Conférence de presse de C64

Plus que quelques heures avant l’expiration de l’ultimatum du 15 août fixé par l’opposition au président de la République pour la tenue du dialogue national inclusif qu’il avait lui-même annoncé. La coalition Article 64 pour la défense de l’ordre constitutionnel annonce une réunion d’évaluation ce samedi à Kinshasa.

L’information a été confirmée à ACTUALITE.CD, par Prince Epenge, président du parti politique ADD Congo et membre cofondateur de cette plateforme de l’opposition.

Au téléphone, l’opposant a indiqué à notre rédaction que le présidium de la C64 évaluera tout ce qu’il s’était dit avec les églises catholique et protestante (CENCO-ECC), lesquelles avaient obtenu, in extremis, le report de la marche du 22 juillet dernier, au profit du dialogue tant réclamé.

« Je vous informe que la C64 aura réunion aujourd'hui. C'est la date d'expiration de notre deadline. Nous allons nous asseoir et évaluer tout ce que nous avions dit avec le cardinal Ambongo et le pasteur Bokundoa. À l'issue de l'évaluation, nous allons fixer un nouveau cap à notre peuple. Vous le savez que vous savez pertinemment que la C64 existe pour défendre l'ordre constitutionnel », rappelle-t-il.

À l’en croire, la réunion de ce samedi passera en revue les actes d’apaisement posés ou pas par Kinshasa, affirmant qu’il y en a eu  que ceux qui ont attisé « la confrontation » et fait l’objet « d’énervement du peuple ». Loin d’être un prophète de malheurs pour la suite des événements au pays, Epenge n’insiste que sur le respect des engagements que le chef de l’Etat avait délibérément pris en présence de principales confessions religieuses, le 17 juillet dernier.
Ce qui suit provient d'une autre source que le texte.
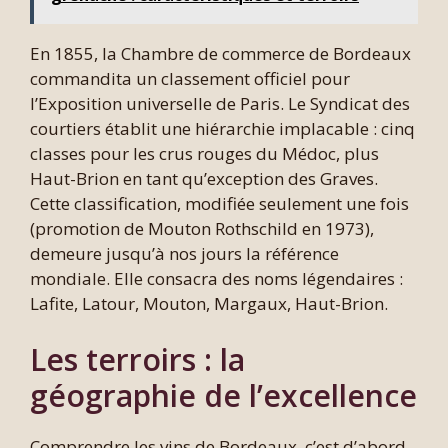
En 1855, la Chambre de commerce de Bordeaux
commandita un classement officiel pour
l’Exposition universelle de Paris. Le Syndicat des
courtiers établit une hiérarchie implacable : cinq
classes pour les crus rouges du Médoc, plus
Haut-Brion en tant qu’exception des Graves.
Cette classification, modifiée seulement une fois
(promotion de Mouton Rothschild en 1973),
demeure jusqu’à nos jours la référence
mondiale. Elle consacra des noms légendaires :
Lafite, Latour, Mouton, Margaux, Haut-Brion.
Les terroirs : la
géographie de l’excellence
Comprendre les vins de Bordeaux, c’est d’abord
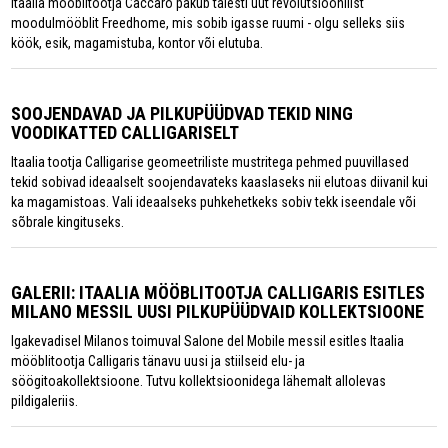
Itaalia mööblitootja Caccaro pakub täiesti uut revolutsioonilist
moodulmööblit Freedhome, mis sobib igasse ruumi - olgu selleks siis
köök, esik, magamistuba, kontor või elutuba.
SOOJENDAVAD JA PILKUPÜÜDVAD TEKID NING
VOODIKATTED CALLIGARISELT
Itaalia tootja Calligarise geomeetriliste mustritega pehmed puuvillased
tekid sobivad ideaalselt soojendavateks kaaslaseks nii elutoas diivanil kui
ka magamistoas. Vali ideaalseks puhkehetkeks sobiv tekk iseendale või
sõbrale kingituseks.
GALERII: ITAALIA MÖÖBLITOOTJA CALLIGARIS ESITLES
MILANO MESSIL UUSI PILKUPÜÜDVAID KOLLEKTSIOONE
Igakevadisel Milanos toimuval Salone del Mobile messil esitles Itaalia
mööblitootja Calligaris tänavu uusi ja stiilseid elu- ja
söögitoakollektsioone. Tutvu kollektsioonidega lähemalt allolevas
pildigaleriis.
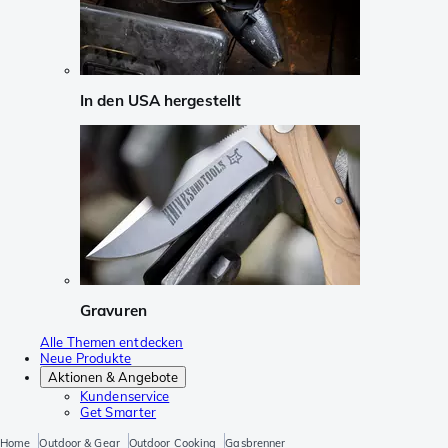
In den USA hergestellt
Gravuren
Alle Themen entdecken
Neue Produkte
Aktionen & Angebote
Kundenservice
Get Smarter
Home
Outdoor & Gear
Outdoor Cooking
Gasbrenner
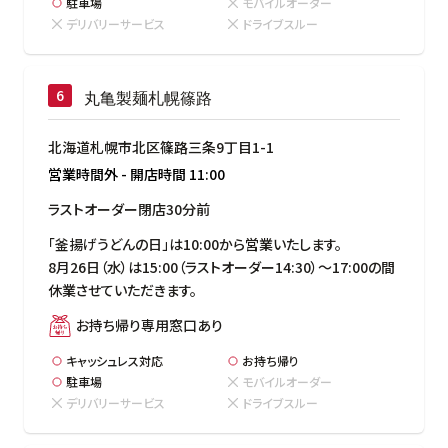
駐車場
モバイルオーダー
デリバリーサービス
ドライブスルー
丸亀製麺札幌篠路
北海道札幌市北区篠路三条9丁目1-1
営業時間外
-
開店時間
11:00
ラストオーダー閉店30分前
「釜揚げうどんの日」は10:00から営業いたします。

8月26日（水）は15:00（ラストオーダー14:30）～17:00の間
休業させていただきます。
お持ち帰り専用窓口あり
キャッシュレス対応
お持ち帰り
駐車場
モバイルオーダー
デリバリーサービス
ドライブスルー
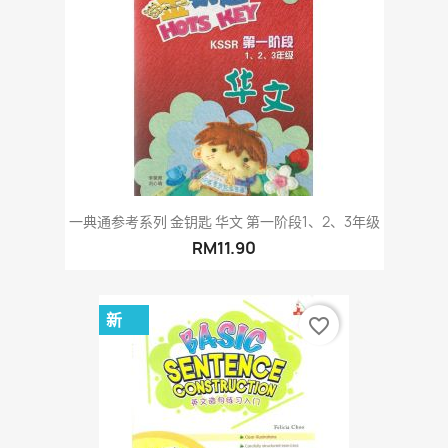
一典通参考系列 金钥匙 华文 第一阶段1、2、3年级
RM11.90
新
favorite_border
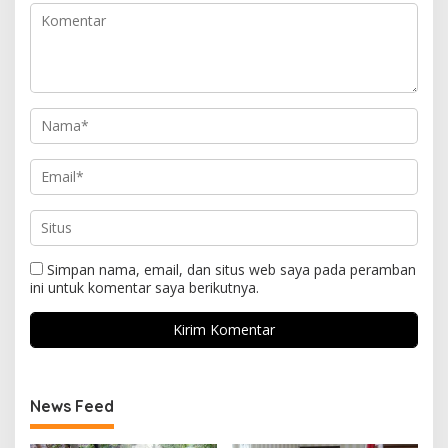
Simpan nama, email, dan situs web saya pada peramban
ini untuk komentar saya berikutnya.
News Feed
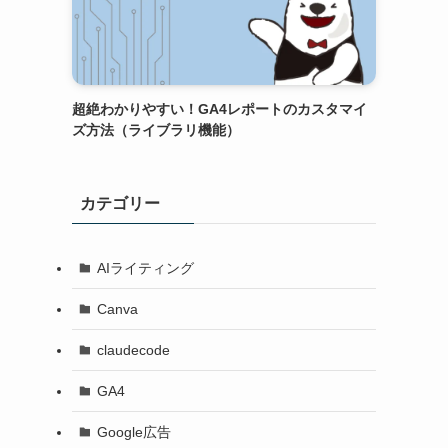
超絶わかりやすい！GA4レポートのカスタマイ
ズ方法（ライブラリ機能）
カテゴリー
AIライティング
Canva
claudecode
GA4
Google広告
« Ce n'est pas la guerre civile que nous souhaitons, ce n'est pas le coup d'État que nous souhaitons. La seule chose que nous espérions, c'est que les engagements que Tshisekedi a pris auprès de l'Église catholique qui ensuite est venu nous voir, soient tenus », souhaite le porte-parole de LAMUKA.

Néanmoins, le président de l’ADD Congo doute de la volonté de Félix Tshisekedi d’organiser le dialogue, et estime que ce dernier ne veut reculer dans sa démarche de violer la constitution. Dans l’entre-temps, il invite le peuple d’être « débout », « mobilisé parce que le cap lui sera fixé aujourd'hui ».